* _What the exercise asks_
Copy the material below verbatim from the line with "Zertifikaten" to the line with "kiến nghị Mỹ ủng hộ AI mã", both lines included, omitting pictures and every line outside that range.

* _Exercise data_
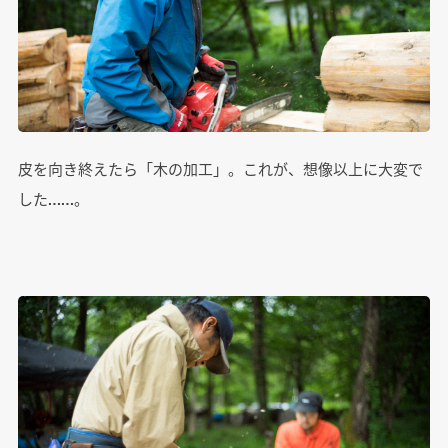
皮を向き終えたら「木の加工」。これが、想像以上に大変で
した……。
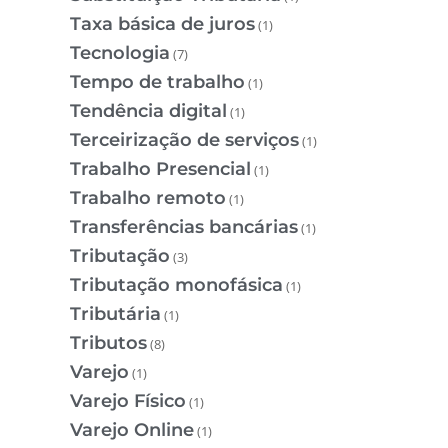
Taxa básica de juros
(1)
Tecnologia
(7)
Tempo de trabalho
(1)
Tendência digital
(1)
Terceirização de serviços
(1)
Trabalho Presencial
(1)
Trabalho remoto
(1)
Transferências bancárias
(1)
Tributação
(3)
Tributação monofásica
(1)
Tributária
(1)
Tributos
(8)
Varejo
(1)
Varejo Físico
(1)
Varejo Online
(1)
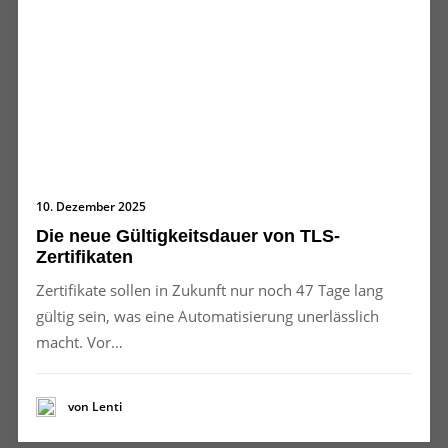
10. Dezember 2025
Die neue Gültigkeitsdauer von TLS-
Zertifikaten
Zertifikate sollen in Zukunft nur noch 47 Tage lang
gültig sein, was eine Automatisierung unerlässlich
macht. Vor…
von Lenti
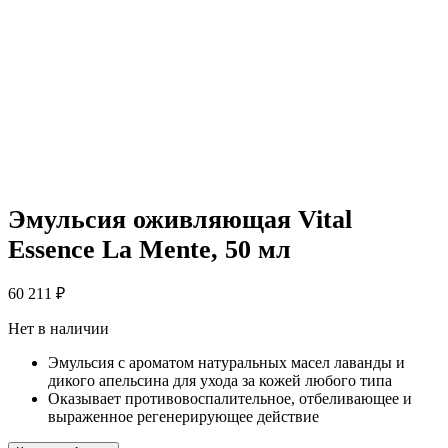
Эмульсия оживляющая Vital
Essence La Mente, 50 мл
60 211
₽
Нет в наличии
Эмульсия с ароматом натуральных масел лаванды и
дикого апельсина для ухода за кожей любого типа
Оказывает противовоспалительное, отбеливающее и
выраженное регенерирующее действие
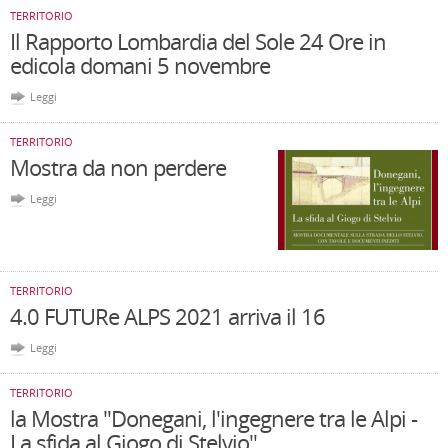
TERRITORIO
Il Rapporto Lombardia del Sole 24 Ore in
edicola domani 5 novembre
Leggi
TERRITORIO
Mostra da non perdere
Leggi
TERRITORIO
4.0 FUTURe ALPS 2021 arriva il 16
Leggi
TERRITORIO
la Mostra "Donegani, l'ingegnere tra le Alpi -
La sfida al Giogo di Stelvio"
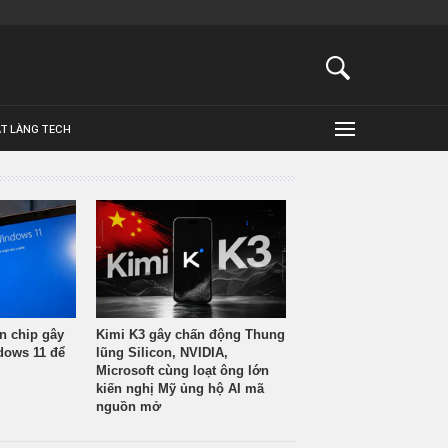
ẬT LÀNG TECH
n chip gây
Kimi K3 gây chấn động Thung
ndows 11 để
lũng Silicon, NVIDIA,
Microsoft cùng loạt ông lớn
kiến nghị Mỹ ủng hộ AI mã
nguồn mở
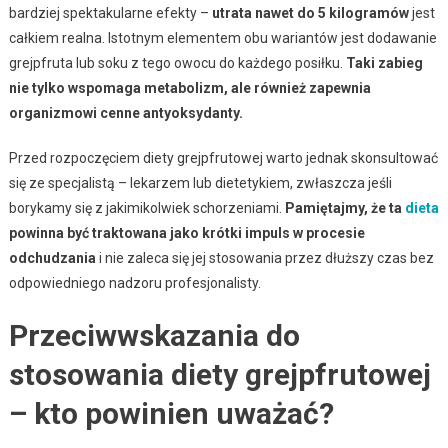
bardziej spektakularne efekty –
utrata nawet do 5 kilogramów
jest
całkiem realna. Istotnym elementem obu wariantów jest dodawanie
grejpfruta lub soku z tego owocu do każdego posiłku.
Taki zabieg
nie tylko wspomaga metabolizm, ale również zapewnia
organizmowi cenne antyoksydanty.
Przed rozpoczęciem diety grejpfrutowej warto jednak skonsultować
się ze specjalistą – lekarzem lub dietetykiem, zwłaszcza jeśli
borykamy się z jakimikolwiek schorzeniami.
Pamiętajmy, że ta
dieta
powinna być traktowana jako krótki impuls w procesie
odchudzania
i nie zaleca się jej stosowania przez dłuższy czas bez
odpowiedniego nadzoru profesjonalisty.
Przeciwwskazania do
stosowania diety grejpfrutowej
– kto powinien uważać?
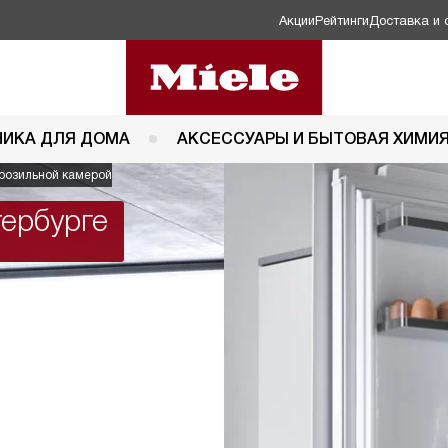
Акции
Рейтинги
Доставка и 
НИКА ДЛЯ ДОМА
АКСЕССУАРЫ И БЫТОВАЯ ХИМИ
розильной камерой
тербурге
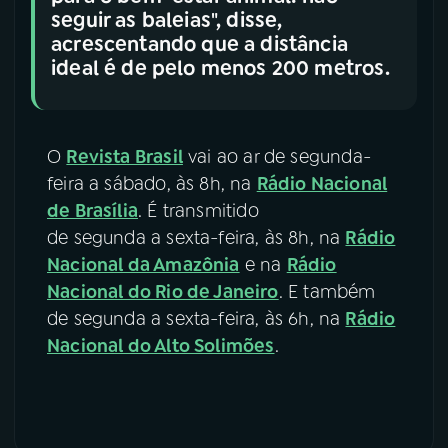
seguir as baleias", disse,
acrescentando que a distância
ideal é de pelo menos 200 metros.
O
Revista Brasil
vai ao ar de segunda-
feira a sábado, às 8h, na
Rádio Nacional
de Brasília
. É transmitido
de segunda a sexta-feira, às 8h, na
Rádio
Nacional da Amazônia
e na
Rádio
Nacional do Rio de Janeiro
. E também
de segunda a sexta-feira, às 6h, na
Rádio
Nacional do Alto Solimões
.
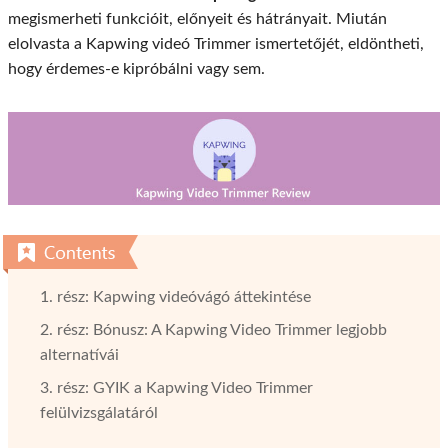
megismerheti funkcióit, előnyeit és hátrányait. Miután
elolvasta a Kapwing videó Trimmer ismertetőjét, eldöntheti,
hogy érdemes-e kipróbálni vagy sem.
1. rész: Kapwing videóvágó áttekintése
2. rész: Bónusz: A Kapwing Video Trimmer legjobb
alternatívái
3. rész: GYIK a Kapwing Video Trimmer
felülvizsgálatáról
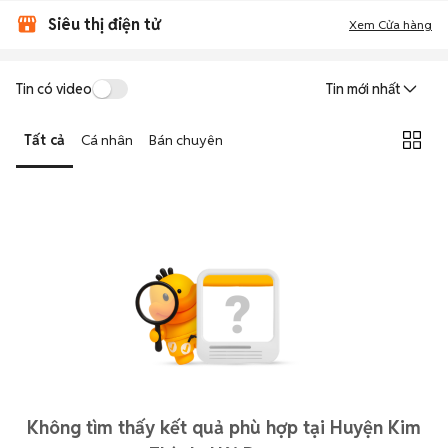
Siêu thị điện tử
Xem Cửa hàng
Tin có video
Tin mới nhất
Tất cả
Cá nhân
Bán chuyên
Không tìm thấy kết quả phù hợp tại Huyện Kim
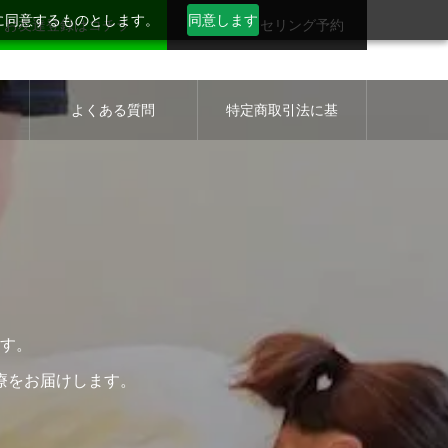
用に同意するものとします。
同意します
お友達登録はコチラ
無料カウンセリング予約
セ
よくある質問
特定商取引法に基
づく表示について
す。
療をお届けします。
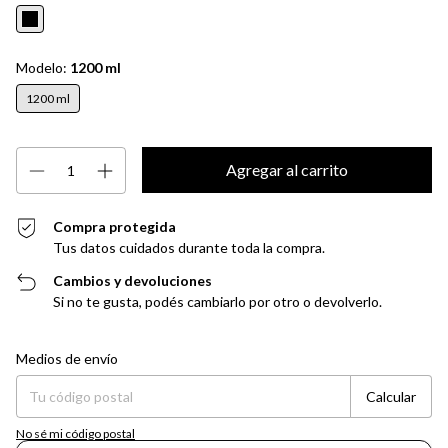
Modelo:
1200 ml
1200 ml
Compra protegida
Tus datos cuidados durante toda la compra.
Cambios y devoluciones
Si no te gusta, podés cambiarlo por otro o devolverlo.
Entregas para el CP:
Cambiar CP
Medios de envío
Calcular
No sé mi código postal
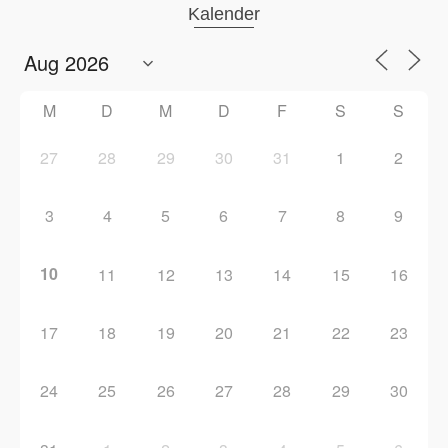
Kalender
M
D
M
D
F
S
S
27
28
29
30
31
1
2
3
4
5
6
7
8
9
10
11
12
13
14
15
16
17
18
19
20
21
22
23
24
25
26
27
28
29
30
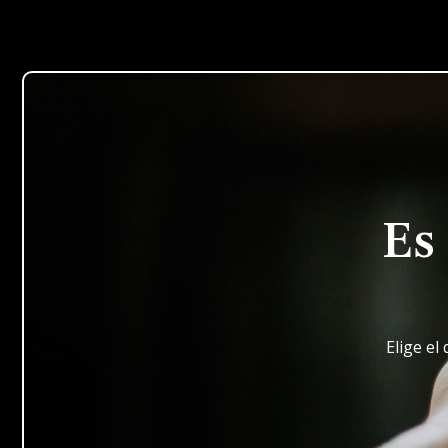
Es
Elige el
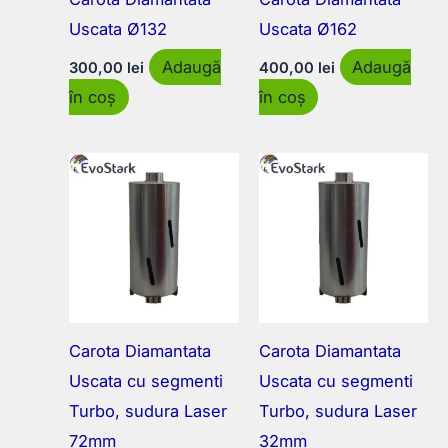
Uscata Ø132
Uscata Ø162
Adaugă
Adaugă
300,00
lei
400,00
lei
în coș
în coș
Carota Diamantata
Carota Diamantata
Uscata cu segmenti
Uscata cu segmenti
Turbo, sudura Laser
Turbo, sudura Laser
72mm
32mm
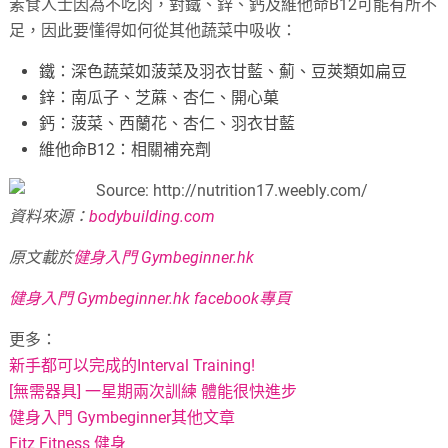
素食人士因為不吃肉，對鐵、鋅、鈣及維他命B12可能有所不
足，因此要懂得如何從其他蔬菜中吸收：
鐵：深色蔬菜如菠菜及羽衣甘藍、薊、豆莢類如扁豆
鋅：南瓜子、芝蔴、杏仁、開心菓
鈣：菠菜、西蘭花、杏仁、羽衣甘藍
維他命B12：相關補充劑
資料來源：
bodybuilding.com
原文載於
健身入門 Gymbeginner.hk
健身入門 Gymbeginner.hk facebook專頁
更多：
新手都可以完成的Interval Training!
[無需器具] 一星期兩次訓練 體能很快進步
健身入門 Gymbeginner其他文章
Fitz Fitness 健身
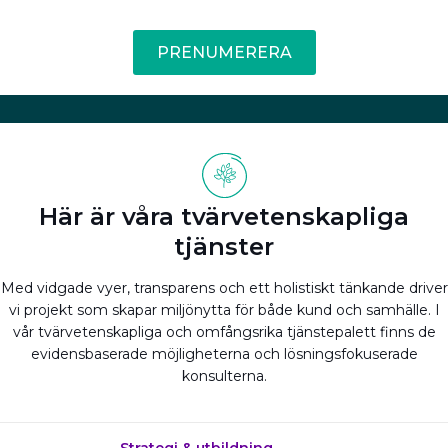
PRENUMERERA
Här är våra tvärvetenskapliga
tjänster
Med vidgade vyer, transparens och ett holistiskt tänkande driver
vi projekt som skapar miljönytta för både kund och samhälle. I
vår tvärvetenskapliga och omfångsrika tjänstepalett finns de
evidensbaserade möjligheterna och lösningsfokuserade
konsulterna.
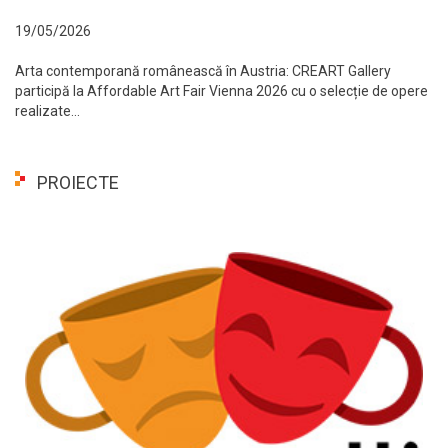
19/05/2026
Arta contemporană românească în Austria: CREART Gallery
participă la Affordable Art Fair Vienna 2026 cu o selecție de opere
realizate...
PROIECTE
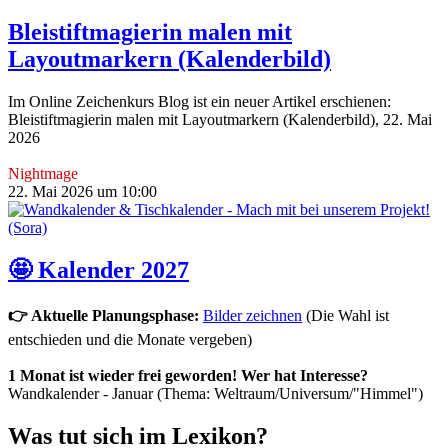
Bleistiftmagierin malen mit
Layoutmarkern (Kalenderbild)
Im Online Zeichenkurs Blog ist ein neuer Artikel erschienen:
Bleistiftmagierin malen mit Layoutmarkern (Kalenderbild), 22. Mai
2026
Nightmage
22. Mai 2026 um 10:00
🤩 Kalender 2027
👉 Aktuelle Planungsphase:
Bilder zeichnen
(Die Wahl ist
entschieden und die Monate vergeben)
1 Monat ist wieder frei geworden! Wer hat Interesse?
Wandkalender - Januar (Thema: Weltraum/Universum/"Himmel")
Was tut sich im Lexikon?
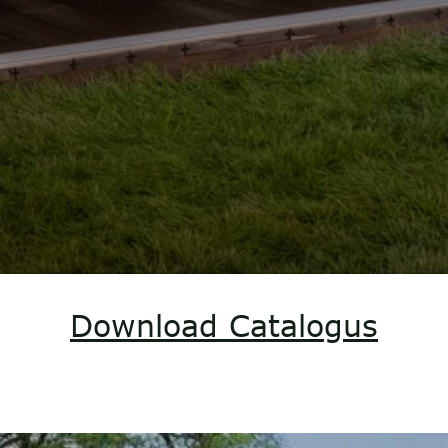
Download Catalogus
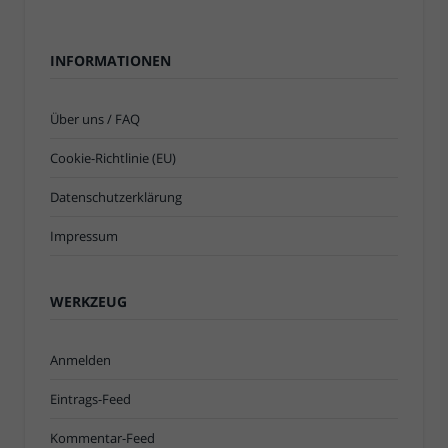
INFORMATIONEN
Über uns / FAQ
Cookie-Richtlinie (EU)
Datenschutzerklärung
Impressum
WERKZEUG
Anmelden
Eintrags-Feed
Kommentar-Feed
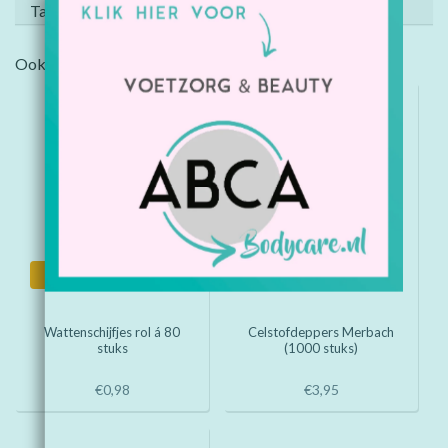
Tags (0)
Ook interessant?
Informatie
Informatie
Wattenschijfjes rol á 80
Celstofdeppers Merbach
stuks
(1000 stuks)
€0,98
€3,95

* _Solution to the exercise_
Zertifikaten
Zertifikate sollen in Zukunft nur noch 47 Tage lang
gültig sein, was eine Automatisierung unerlässlich
macht. Vor…
von Lenti
Эмульсия оживляющая Vital
Essence La Mente, 50 мл
60 211
₽
Нет в наличии
Эмульсия с ароматом натуральных масел лаванды и
дикого апельсина для ухода за кожей любого типа
Оказывает противовоспалительное, отбеливающее и
выраженное регенерирующее действие
TERRITORIO
Il Rapporto Lombardia del Sole 24 Ore in
edicola domani 5 novembre
Leggi
TERRITORIO
Mostra da non perdere
Leggi
TERRITORIO
4.0 FUTURe ALPS 2021 arriva il 16
Leggi
TERRITORIO
la Mostra "Donegani, l'ingegnere tra le Alpi -
La sfida al Giogo di Stelvio"
ẬT LÀNG TECH
n chip gây
Kimi K3 gây chấn động Thung
ndows 11 để
lũng Silicon, NVIDIA,
Microsoft cùng loạt ông lớn
kiến nghị Mỹ ủng hộ AI mã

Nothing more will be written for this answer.